The triangular numbers are 1, 2, 3, 4, 5, etc., -- the "counting numbers" -- because building rows of one bottle cap (or dot), a row of two, a row of three etc., builds larger and larger triangles.

    *    |     *       |     *     |     *     |     *     |     *     |
         |    * *      |    * *    |    * *    |    * *    |    * *    |
         |             |   * * *   |   * * *   |   * * *   |   * * *   |
         |             |           |  * * * *  |  * * * *  |  * * * *  |
         |             |           |           | * * * * * | * * * * * |
         |             |           |           |           |* * * * * *|

(Do you recognize the middle triangle? Look at it upside down. Thanks how, as a bowler, you see the ten-pin set on a bowling alley.)
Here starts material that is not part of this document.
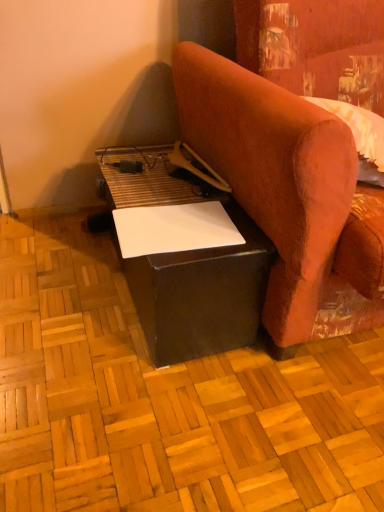 The height and width of the screenshot is (512, 384). What are the coordinates of `free space in front of black matte table at lower center` in the screenshot? It's located at (160, 410). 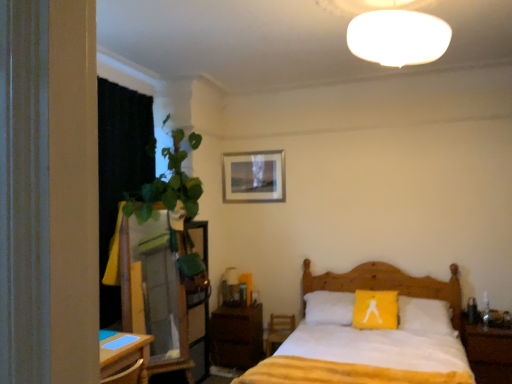 Where is `free spot above dark brown wood nightstand at lower center, the 2th nightstand from the right (from a real-world perspective)`? free spot above dark brown wood nightstand at lower center, the 2th nightstand from the right (from a real-world perspective) is located at coordinates (236, 307). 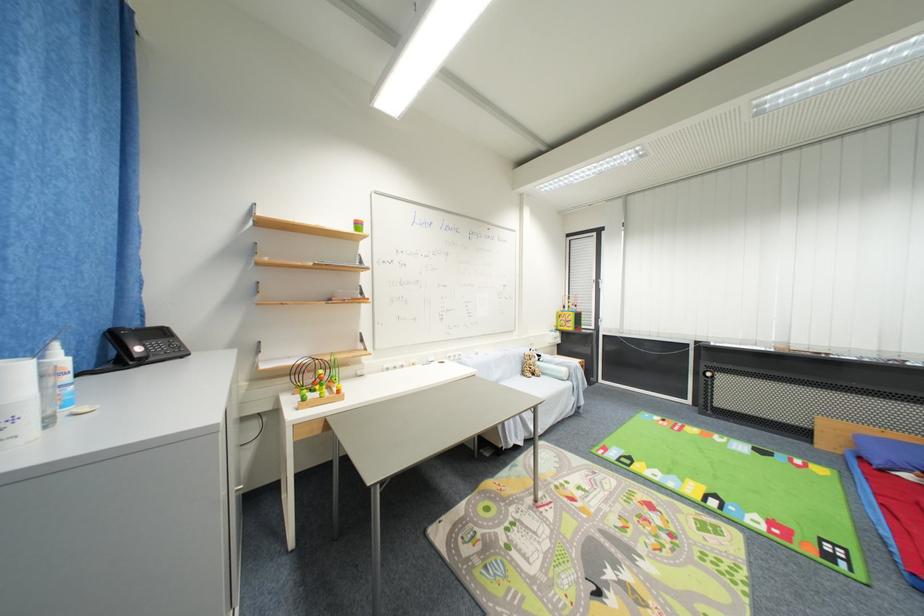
The pentagonal numbers are 7, 15, 26, 40, 57, etc., because dots or caps of these build up larger and larger pentagons.

But the discovery that THE DIAGONAL OF A SQUARE CANNOT BE REPRESENTED BY A NUMBER OR RATIO OF NUMBERS created a crisis for the Pythagoreans and an opportunity for their enemies.

The story was told that one Pythagorean, Hippias (x-y), discovered this "gate" problem and spread the information. So, it was alleged that his follow Pythagoreans drowned him for this "heresy". But scholars believe this story was made up and spread by Pythagorean enemies, since the Pythagorean forbade the taking of life -- even of suicide. (The present Hippocratic Oath of physicians derived from an OATH taken by Pythagorean physicians, who ofen used music to calm the psychotic or neurotic.)

But, as we see in another file, a philosophical enemy, ZENO (x-y), created "PARADOXES" attack the Pythagorean Figurate Geometry. These paradoxes were only resolved in modern times.